Informatica,OBIEE,Oracle Blog: December 2016

Friday, 23 December 2016

Data Modeling

Data modeling is the process of documenting a complex software system design as an easily understood diagram, using text and symbols to represent the way data needs to flow.

Model: Model is business representation of information in one or more data sources.

In OLTP data model is designed with the help of Entity Relation model. This ER Model can be modified during the ETL process to fit into the data warehousing project.

In data warehousing data modeling can be achieved with the help of dimensional modeling based on facts and measures

Data Modeling Types:-

Conceptual Data Modeling

Conceptual data model includes all major entities and relationships and but does not contain much detailed level of information about attributes and is often used in the INITIAL PLANNING PHASE

Conceptual data model is created by gathering business requirements from various sources like business documents, discussion with functional teams, business analysts, smart management experts and end users who do the reporting on the database. Data modelers create conceptual data model and forward that model to functional team for their review.

Conceptual data modeling gives an idea to the functional and technical team about how business requirements would be projected in the logical data model.

Logical Data Modeling

This is the actual implementation and extension of a conceptual data model. Logical data model includes all required entities, attributes, key groups, and relationships that represent business information and define business rules.

Physical Data Modeling

Physical data model includes all required tables, columns, data types, relationships, database properties for the physical implementation of databases. Database performance, indexing strategy, physical storage and demoralization are important parameters of a physical model.

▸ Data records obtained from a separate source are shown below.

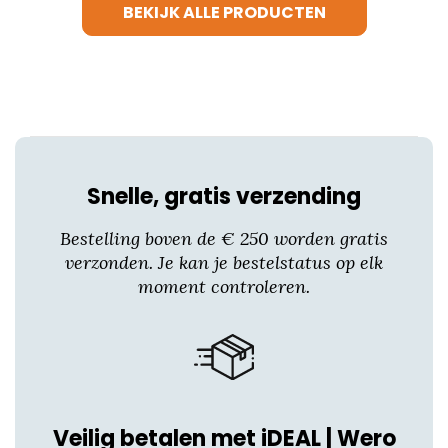
BEKIJK ALLE PRODUCTEN
Deze
optie
kan
gekozen
worden
op
de
productpagina
Snelle, gratis verzending
Bestelling boven de € 250 worden gratis
verzonden. Je kan je bestelstatus op elk
moment controleren.
Veilig betalen met iDEAL | Wero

The three levels of data modeling, conceptual data model, logical data model, and physical data model, were discussed in prior sections. Here we compare these three types of data models. The table below compares the different features:

Feature	Conceptual	Logical	Physical
Entity Names	✓	✓
Entity Relationships	✓	✓
Attributes		✓
Primary Keys		✓	✓
Foreign Keys		✓	✓
Table Names			✓
Column Names			✓
Column Data Types			✓

Below we show the conceptual, logical, and physical versions of a single data model.

Dimensional Data Modeling

· Dimension model consists of fact and dimension tables

· It is an approach to develop the schema DB designs

Dimensional data model is most often used in data warehousing systems. This is different from the 3rd normal form, commonly used for transactional (OLTP) type systems. As you can imagine, the same data would then be stored differently in a dimensional model than in a 3rd normal form model.

To understand dimensional data modeling, let's define some of the terms commonly used in this type of modeling:

Dimension: A category of information. For example, the time dimensions.

Attribute: A unique level within a dimension. For example, Month is an attribute in the Time Dimension.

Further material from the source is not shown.